Cumprimenta-me efusivamente, relata suas aventuras (havia passado a fronteira quando da revolta de 7 de setembro) e me informa que a desforra está em marcha.

Telefona de imediato para um dos "chefes", segundo ele:

            - Tenho um "gajo" importante para vocês, foi legionário, é piloto e esteve metido no 7 de setembro também. Está aqui na minha frente. Escuta algo que não lhe agrada, responde rapidamente:

- Não, não lhe dei seu nome, fique tranquilo, OK, OK, ele ficará aqui.

Desliga e diz que o contato virá à pensão me entrevistar, tratando de arrumar um quarto em seguida, enquanto me deixa a pardas novidades.

Nos arredores de Salisbury estão os "Flechas" da DGS, que juntamente com seu chefe, Major Alves Cardoso, fugiram de Moçambique com todo equipamento possível. São recebidos pelo Rhodesian Army, com o qual passam a trabalhar.

Constituem uma excelente "task-force" para uma provável contra revolução e o que é mais importante, continuam unidos.

Espalhados pelas pensões e guest-houses, muitos comandos desertores, entre eles alguns que foram auxiliados pelo meu amigo E.C. durante a fuga. Dão-me notícias suas, no momento está em Johanesburg com uns membros do Wild Goose Club; está em boas mãos.

Os "planos" de contra revolução se fazem nos bares, em calorosas "discussões regadas a Lion e Castle, as cervejas locais...

Travo conhecimento com o Capitão Valdemar, dos comandos e o Alferes Esteves, dos Pisteiros de Combate e nos tornamos amigos.

Sou rapidamente entrevistado pelo emissário do grupo em formação, que diz contar com apoio da África do Sul e Rhodésia e passo a ter minha estadia paga por eles. A única ordem é esperar.

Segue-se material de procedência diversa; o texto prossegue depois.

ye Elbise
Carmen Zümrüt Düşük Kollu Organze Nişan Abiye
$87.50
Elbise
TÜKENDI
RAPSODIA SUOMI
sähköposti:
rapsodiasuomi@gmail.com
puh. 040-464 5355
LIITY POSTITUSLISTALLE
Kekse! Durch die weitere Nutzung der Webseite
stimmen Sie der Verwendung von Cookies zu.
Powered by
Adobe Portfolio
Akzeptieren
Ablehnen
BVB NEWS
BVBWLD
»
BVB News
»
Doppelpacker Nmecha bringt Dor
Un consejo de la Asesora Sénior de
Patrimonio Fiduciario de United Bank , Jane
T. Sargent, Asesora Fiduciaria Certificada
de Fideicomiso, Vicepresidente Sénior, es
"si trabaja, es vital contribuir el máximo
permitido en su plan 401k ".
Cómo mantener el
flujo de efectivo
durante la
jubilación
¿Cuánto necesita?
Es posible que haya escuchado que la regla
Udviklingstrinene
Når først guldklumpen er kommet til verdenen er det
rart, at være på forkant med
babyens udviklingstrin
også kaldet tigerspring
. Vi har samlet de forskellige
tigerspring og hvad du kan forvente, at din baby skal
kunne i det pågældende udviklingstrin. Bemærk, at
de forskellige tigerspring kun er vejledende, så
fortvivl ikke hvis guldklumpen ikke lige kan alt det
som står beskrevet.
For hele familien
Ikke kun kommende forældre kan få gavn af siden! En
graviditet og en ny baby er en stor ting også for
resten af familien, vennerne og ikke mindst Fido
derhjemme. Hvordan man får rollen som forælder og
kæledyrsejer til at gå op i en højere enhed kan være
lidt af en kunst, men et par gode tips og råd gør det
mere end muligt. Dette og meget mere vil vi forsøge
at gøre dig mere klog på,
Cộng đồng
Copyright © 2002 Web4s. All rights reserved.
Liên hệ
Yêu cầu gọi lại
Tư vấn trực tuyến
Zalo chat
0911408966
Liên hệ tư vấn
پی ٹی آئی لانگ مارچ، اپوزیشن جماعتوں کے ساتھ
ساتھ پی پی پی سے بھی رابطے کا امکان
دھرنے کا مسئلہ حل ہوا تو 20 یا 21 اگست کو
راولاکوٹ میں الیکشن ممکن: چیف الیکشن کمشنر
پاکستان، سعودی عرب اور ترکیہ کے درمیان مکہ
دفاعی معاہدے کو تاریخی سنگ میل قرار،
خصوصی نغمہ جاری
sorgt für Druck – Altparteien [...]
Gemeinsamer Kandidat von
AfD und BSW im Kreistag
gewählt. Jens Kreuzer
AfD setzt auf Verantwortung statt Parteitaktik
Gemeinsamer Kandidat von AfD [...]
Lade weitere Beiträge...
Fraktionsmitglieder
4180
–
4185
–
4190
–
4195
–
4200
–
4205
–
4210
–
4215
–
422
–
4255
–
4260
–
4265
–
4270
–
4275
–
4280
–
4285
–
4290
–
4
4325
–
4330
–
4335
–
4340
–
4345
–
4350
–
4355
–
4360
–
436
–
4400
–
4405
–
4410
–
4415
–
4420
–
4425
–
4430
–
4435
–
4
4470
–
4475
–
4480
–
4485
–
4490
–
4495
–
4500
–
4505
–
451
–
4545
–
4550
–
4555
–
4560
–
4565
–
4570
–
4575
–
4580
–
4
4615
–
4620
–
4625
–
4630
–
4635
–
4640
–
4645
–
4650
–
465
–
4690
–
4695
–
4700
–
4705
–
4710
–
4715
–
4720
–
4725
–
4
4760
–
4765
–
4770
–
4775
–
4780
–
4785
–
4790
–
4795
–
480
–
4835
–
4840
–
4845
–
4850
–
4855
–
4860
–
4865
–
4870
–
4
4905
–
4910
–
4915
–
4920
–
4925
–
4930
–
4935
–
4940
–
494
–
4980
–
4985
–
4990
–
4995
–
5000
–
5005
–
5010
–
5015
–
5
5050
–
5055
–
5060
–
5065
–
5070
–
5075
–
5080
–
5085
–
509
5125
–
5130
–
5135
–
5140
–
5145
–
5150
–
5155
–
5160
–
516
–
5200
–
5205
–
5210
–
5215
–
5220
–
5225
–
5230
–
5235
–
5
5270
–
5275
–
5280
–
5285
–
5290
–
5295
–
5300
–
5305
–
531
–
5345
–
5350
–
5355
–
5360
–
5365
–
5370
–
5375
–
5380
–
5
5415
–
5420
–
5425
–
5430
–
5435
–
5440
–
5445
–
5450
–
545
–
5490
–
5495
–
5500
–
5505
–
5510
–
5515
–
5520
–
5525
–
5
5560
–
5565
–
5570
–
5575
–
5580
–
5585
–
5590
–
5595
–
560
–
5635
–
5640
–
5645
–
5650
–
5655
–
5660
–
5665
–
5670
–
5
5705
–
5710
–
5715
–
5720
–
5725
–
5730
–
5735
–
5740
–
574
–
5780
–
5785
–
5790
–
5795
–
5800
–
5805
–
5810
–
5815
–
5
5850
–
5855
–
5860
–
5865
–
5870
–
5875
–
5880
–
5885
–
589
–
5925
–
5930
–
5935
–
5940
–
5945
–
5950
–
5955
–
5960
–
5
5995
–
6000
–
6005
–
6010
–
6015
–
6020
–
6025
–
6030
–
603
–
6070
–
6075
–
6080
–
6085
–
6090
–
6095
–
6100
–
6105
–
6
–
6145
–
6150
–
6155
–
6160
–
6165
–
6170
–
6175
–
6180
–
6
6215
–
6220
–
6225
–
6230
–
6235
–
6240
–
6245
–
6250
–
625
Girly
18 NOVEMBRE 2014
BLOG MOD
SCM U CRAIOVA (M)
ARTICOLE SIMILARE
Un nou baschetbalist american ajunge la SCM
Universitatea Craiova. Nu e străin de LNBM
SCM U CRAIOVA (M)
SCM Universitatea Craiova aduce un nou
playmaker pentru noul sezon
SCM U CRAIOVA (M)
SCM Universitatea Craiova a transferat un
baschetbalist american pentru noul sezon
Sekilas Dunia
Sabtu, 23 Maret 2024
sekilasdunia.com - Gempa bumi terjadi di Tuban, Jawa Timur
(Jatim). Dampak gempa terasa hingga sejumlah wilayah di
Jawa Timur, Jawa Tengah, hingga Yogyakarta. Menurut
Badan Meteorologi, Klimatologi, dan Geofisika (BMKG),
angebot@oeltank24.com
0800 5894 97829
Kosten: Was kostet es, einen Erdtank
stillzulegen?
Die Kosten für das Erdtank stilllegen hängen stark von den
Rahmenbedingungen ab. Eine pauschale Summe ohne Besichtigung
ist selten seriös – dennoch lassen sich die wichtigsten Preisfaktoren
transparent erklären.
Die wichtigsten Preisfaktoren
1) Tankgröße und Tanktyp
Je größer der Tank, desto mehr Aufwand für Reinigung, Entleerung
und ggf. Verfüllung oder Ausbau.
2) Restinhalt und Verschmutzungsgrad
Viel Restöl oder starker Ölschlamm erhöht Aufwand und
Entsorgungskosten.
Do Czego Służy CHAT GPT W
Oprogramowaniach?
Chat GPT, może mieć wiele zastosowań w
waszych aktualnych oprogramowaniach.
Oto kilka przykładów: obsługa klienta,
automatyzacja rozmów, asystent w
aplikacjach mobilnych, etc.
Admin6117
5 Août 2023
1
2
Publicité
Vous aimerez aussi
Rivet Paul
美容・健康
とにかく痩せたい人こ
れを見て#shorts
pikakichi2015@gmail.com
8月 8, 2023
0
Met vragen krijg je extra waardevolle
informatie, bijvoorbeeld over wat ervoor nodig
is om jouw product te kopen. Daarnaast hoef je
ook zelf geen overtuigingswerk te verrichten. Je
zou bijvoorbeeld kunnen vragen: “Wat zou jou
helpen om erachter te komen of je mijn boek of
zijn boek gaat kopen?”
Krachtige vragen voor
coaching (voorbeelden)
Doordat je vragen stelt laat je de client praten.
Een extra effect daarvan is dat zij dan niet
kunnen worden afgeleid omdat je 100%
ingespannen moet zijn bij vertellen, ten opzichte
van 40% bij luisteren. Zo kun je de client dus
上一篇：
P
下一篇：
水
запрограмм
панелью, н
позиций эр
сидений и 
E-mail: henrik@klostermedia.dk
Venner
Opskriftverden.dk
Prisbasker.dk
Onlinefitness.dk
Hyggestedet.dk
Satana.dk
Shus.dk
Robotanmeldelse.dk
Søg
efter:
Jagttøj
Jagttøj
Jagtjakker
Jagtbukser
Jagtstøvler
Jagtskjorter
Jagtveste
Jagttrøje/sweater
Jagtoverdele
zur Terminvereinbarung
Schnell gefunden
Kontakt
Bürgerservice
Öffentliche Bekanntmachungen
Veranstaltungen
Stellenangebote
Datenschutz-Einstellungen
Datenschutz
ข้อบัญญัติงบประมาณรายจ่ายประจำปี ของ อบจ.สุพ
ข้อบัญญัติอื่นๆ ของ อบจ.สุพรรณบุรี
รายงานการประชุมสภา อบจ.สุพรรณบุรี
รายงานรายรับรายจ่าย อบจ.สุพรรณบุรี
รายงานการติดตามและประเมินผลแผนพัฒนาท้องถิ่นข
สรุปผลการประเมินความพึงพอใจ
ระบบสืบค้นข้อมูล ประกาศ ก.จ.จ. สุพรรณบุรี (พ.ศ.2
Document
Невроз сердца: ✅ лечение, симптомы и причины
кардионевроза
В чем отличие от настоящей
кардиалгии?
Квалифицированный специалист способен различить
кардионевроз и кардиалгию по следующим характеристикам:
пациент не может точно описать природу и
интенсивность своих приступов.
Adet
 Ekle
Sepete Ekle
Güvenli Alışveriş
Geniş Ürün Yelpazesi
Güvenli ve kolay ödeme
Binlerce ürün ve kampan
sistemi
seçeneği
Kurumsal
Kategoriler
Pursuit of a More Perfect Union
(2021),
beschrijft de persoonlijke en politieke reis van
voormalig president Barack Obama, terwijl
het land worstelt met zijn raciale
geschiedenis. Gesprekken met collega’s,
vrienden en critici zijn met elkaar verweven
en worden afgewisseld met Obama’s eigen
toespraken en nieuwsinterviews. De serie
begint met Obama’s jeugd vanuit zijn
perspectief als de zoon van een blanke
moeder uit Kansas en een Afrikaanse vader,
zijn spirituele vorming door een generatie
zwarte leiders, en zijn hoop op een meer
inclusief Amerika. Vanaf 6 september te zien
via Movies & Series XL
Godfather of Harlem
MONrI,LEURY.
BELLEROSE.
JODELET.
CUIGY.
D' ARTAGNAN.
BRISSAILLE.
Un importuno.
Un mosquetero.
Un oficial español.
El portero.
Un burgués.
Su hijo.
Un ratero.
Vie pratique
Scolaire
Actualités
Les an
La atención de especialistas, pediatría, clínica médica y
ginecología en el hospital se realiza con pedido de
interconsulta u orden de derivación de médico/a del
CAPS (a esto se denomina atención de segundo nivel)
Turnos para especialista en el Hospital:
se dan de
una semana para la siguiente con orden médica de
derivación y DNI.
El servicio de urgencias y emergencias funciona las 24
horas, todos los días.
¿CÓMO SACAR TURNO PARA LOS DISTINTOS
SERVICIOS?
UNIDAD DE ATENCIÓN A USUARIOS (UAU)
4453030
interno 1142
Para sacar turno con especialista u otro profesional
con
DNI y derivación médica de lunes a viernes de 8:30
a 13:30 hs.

Passo a conhecer melhor o esquema quando sou requisitado para o grupo de Segurança nos escritórios da Organização. Trata-se de uma série de salas num dos andares de um edifício na própria Baker Avenue, a poucos metros do Centro de Recrutamento do Exército. O chefe, ou melhor, o que apareceria como chefe é o dissidente da Frelimo, Miguel Murrupa, que ocupara um alto posto quando ainda na Tanzânia. É pró-ocidental e pretende criar um governo de harmonia entre brancos e negros.

Mas está completamente desorganizado, entregue às mãos oportunistas ou inexperientes, como seu lugar-tenente autodenominado "Capitão Gravata", um sonhador e despreparado contra-revolucionário, a quem entregou a organização militar.

Os mapas cobrem as paredes, com setas, círculos, quadrados, triângulos, nas mais variadas cores e tamanhos, tudo extremamente decorativo e "igualzinho aos filmes de guerra"!

Este ridículo é trágico, pois para aí são desviados os esforços, verbas e pessoal operacional que poderiam ser úteis se bem dirigidos. Desta maneira vão sendo diluídas as forças contra revolucionárias, num momento que o governo de transição de Moçambique era tão frágil que cairia até com um simples empurrão.

Chega à Rhodésia Jorge Jardim, um político e homem de negócios, bem conhecido em Moçambique pelo seu dinamismo e a quem se imputava a cri ação de um grupo mercenário para reagir contra a Frelimo. Hospeda-se no Salisbury Motel, a 13 quilómetros da Capital com sua numerosa família e o Major Abecassis, dito seu ajudante de ordens.

Sou designado para observar seus movimentos e lá me instalo como hóspede. Nos primeiros dias nada me escapa. O movimento dos veículos, as pessoas que os visitam e os roteiros que percorrem.

            Mas nada dessas informações é usado, pois se telefono para que siga o carro tal, chapa tal, que saíra com o político às tantas horas, a confusão está feita. Não conseguiam nem articular um simples controle dos seus passos na cidade.

Neste ínterim, E. C. chega à Rhodésia, vindo de Johanesburg e se diverte com o que lhe conto. Também é recrutado como "especialista em tanques" e tem sua estadia paga!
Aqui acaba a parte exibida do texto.